Chapter 6 focuses on collocation errors. Following a brief discussion of the properties of collocations, the chapter introduces a range of metrics commonly used to measure the association strength between pairs of words and reviews a number of recent collocation error detection and correction systems.
Chapter 7 moves beyond article, preposition, and collocation errors and examines rule-based and statistical methods for detecting and correcting verb-form, spelling, and punctuation errors and for identifying ungrammatical sentences. A small number of error detection systems for learners of languages other than English are also discussed.
Chapter 8 covers issues with learner error annotation, describes examples of comprehensive and targeted annotation schemes, and proposes three methods for improving the efficiency of large-scale annotation: sampling, crowdsourcing, and mining online revision logs.
Chapter 9 highlights several exciting emerging directions in the field of automated grammatical error correction. These include three recent shared tasks on grammatical error correction, the use of machine translation techniques for grammatical error correction, real-time crowdsourcing of grammatical error correction, and longitudinal studies on the efficacy of automated error correction systems for improving the writing of users of such systems.

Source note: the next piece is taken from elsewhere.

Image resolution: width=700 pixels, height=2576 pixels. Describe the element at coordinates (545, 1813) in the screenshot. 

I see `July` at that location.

Chapter 10 concludes the book with several suggestions for future research in the field, including annotation for evaluation, error detection for underrepresented languages, research on understudied error types, L1-specific error detection modules, collaboration with second language learning and education groups, and applications of grammatical error correction. The book also includes an Appendix that contains a list of textual learner corpora with at least some publicly accessible URLs or references.

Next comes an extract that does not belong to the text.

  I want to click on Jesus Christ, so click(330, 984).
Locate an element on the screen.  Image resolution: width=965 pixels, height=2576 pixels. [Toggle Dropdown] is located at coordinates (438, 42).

I very strongly recommend this book to all NLP students and researchers who are interested in learning about, following, or pursuing research in automated grammatical error detection and correction. Not only does it offer a comprehensive systematic review of research in this field, but it also highlights real challenges and opportunities for fruitful future research. Practitioners and researchers in the language teaching and CALL community can also use this book to obtain a realistic understanding of the state of the art of the field. They will also most certainly welcome the volume's repeated emphasis on the importance for the NLP community to join efforts with the language teaching and CALL community to assess the effect of automated grammatical correction systems on improving the quality of language learners' writing.

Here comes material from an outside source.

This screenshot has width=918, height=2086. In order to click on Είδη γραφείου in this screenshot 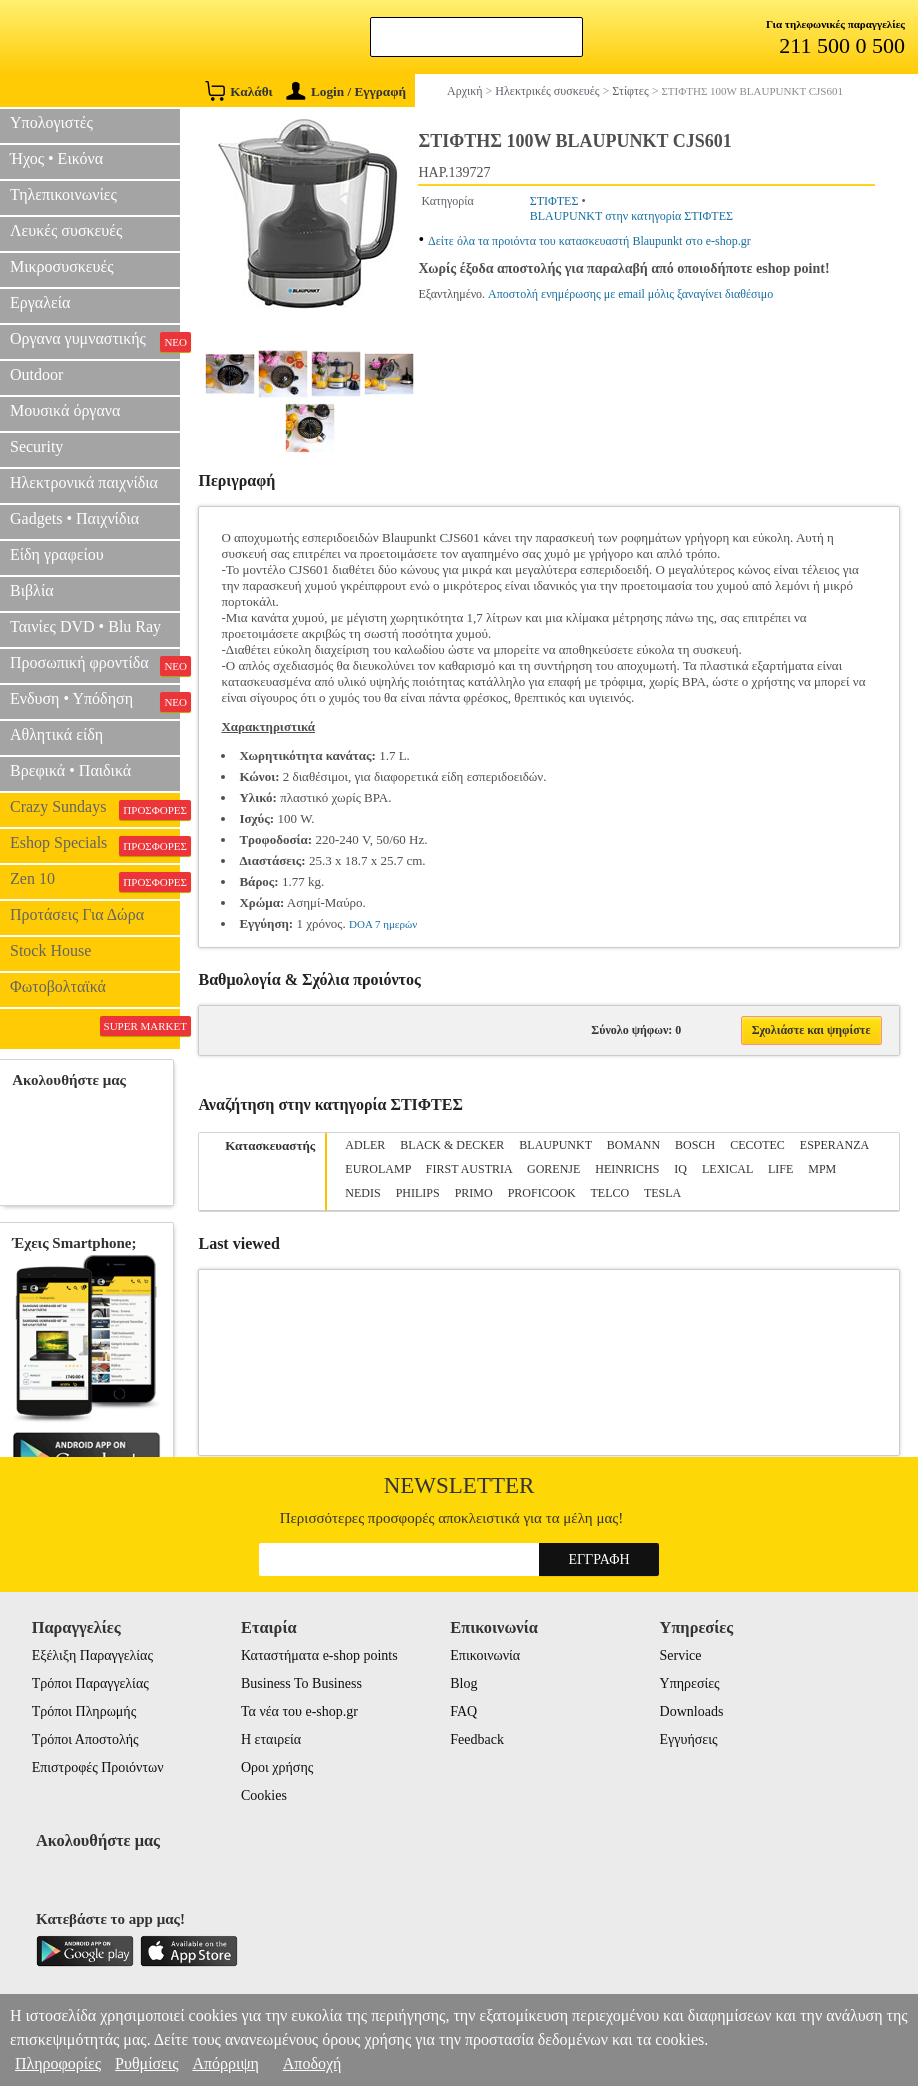 , I will do `click(57, 554)`.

I have just two minor quibbles with this book. First, it seems that the title may better reflect the content of the book and the goals of the research field in question with the words “and correction” added after “detection.” Second, in both Chapter 3 and Chapter 6, native speakers' preference of powerful computer over strong computer is cited as an example of the arbitrariness of collocations. I do not intend to delve into the debate over whether collocations are arbitrary or linguistically motivated, but I note that the preference in this particular case is not arbitrary but semantically motivated (consider the semantic difference between powerful man and strong man). In fact, this preference merely reflects the fact that we are generally more concerned about the functional power of computers than their physical build, and it would be a false positive if a system marks strong computer as an error in a sentence that talks about a computer that is well-built and not easily breakable.